### [WORK INSTRUCTION]
Which lines run from the line with "professionnels de santé, psychologues" to the end of the entries? Write out exactly those, leaving out the pictures.

### [SUPPLIED MATERIAL]

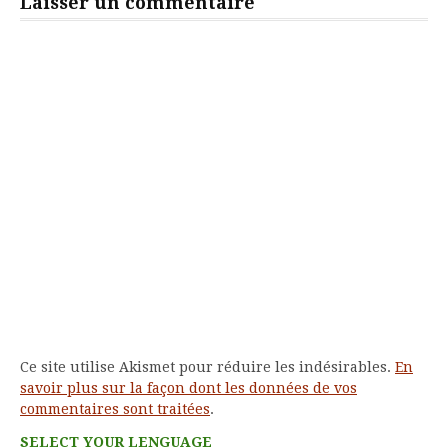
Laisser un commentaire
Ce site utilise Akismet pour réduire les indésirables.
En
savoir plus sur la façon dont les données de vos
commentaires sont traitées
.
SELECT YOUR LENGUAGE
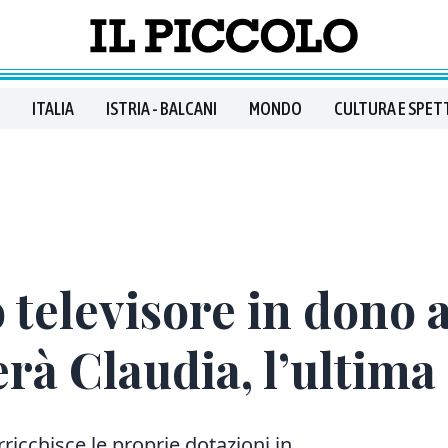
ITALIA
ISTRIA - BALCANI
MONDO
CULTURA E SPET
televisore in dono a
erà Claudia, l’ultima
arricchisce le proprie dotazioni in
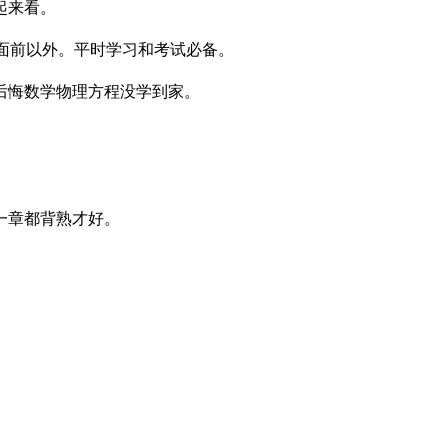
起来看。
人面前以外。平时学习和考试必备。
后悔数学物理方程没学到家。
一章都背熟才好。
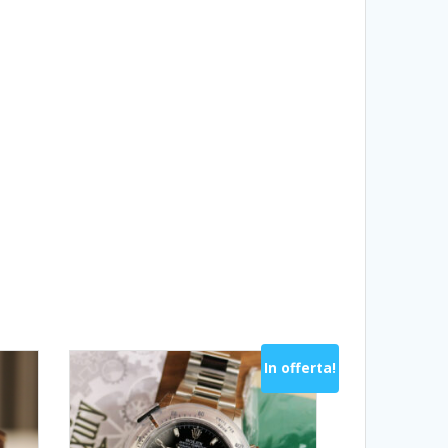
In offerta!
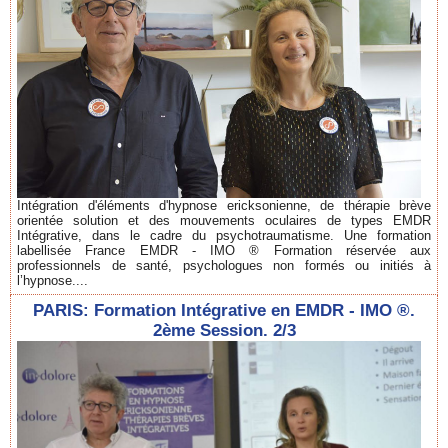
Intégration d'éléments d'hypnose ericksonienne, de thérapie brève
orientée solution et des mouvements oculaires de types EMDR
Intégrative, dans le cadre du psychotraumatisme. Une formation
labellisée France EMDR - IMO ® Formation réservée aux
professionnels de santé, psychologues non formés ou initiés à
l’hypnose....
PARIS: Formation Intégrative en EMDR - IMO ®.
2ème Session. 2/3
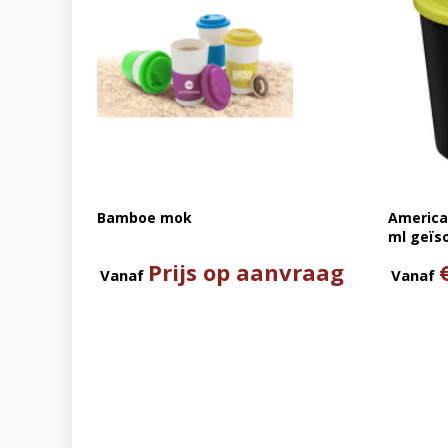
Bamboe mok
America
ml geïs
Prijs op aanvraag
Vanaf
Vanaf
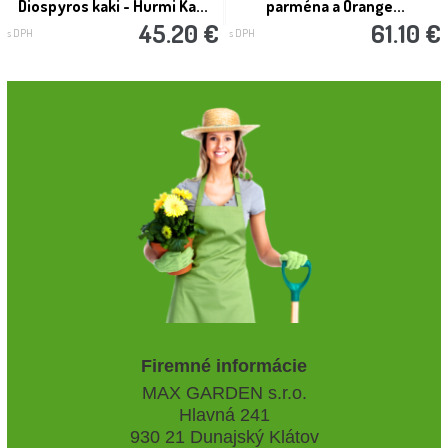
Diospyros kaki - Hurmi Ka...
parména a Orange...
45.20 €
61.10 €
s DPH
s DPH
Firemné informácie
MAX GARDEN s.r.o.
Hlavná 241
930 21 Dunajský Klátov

### [OUTPUT OF THE TASK]
professionnels de santé, psychologues non formés ou initiés à
l’hypnose....
PARIS: Formation Intégrative en EMDR - IMO ®.
2ème Session. 2/3
Bamboe mok
America
ml geïs
Prijs op aanvraag
Vanaf
Vanaf
Diospyros kaki - Hurmi Ka...
parména a Orange...
45.20 €
61.10 €
s DPH
s DPH
Firemné informácie
MAX GARDEN s.r.o.
Hlavná 241
930 21 Dunajský Klátov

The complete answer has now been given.